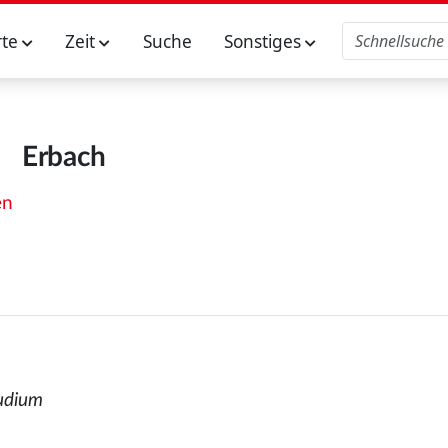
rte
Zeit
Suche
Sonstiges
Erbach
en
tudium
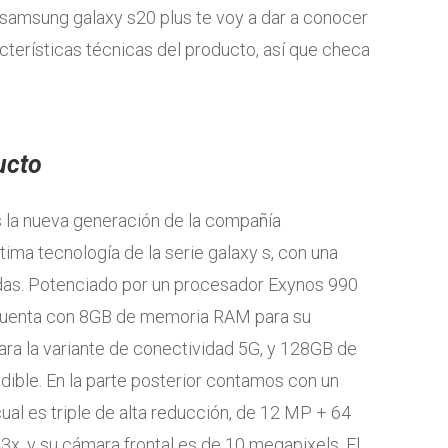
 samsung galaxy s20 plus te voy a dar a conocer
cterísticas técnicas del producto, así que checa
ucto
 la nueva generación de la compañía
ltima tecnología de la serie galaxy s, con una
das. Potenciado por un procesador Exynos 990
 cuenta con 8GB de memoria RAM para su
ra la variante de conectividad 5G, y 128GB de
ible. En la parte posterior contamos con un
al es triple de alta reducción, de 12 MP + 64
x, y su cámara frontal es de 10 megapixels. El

________________

▶ [Work item] Your task is to return, exactly and on their own, the lines from the one containing "al es triple de alta reducción, de 12 MP + 64" through the last line of the listing.

▶ [Task result]
al es triple de alta reducción, de 12 MP + 64
x, y su cámara frontal es de 10 megapixels. El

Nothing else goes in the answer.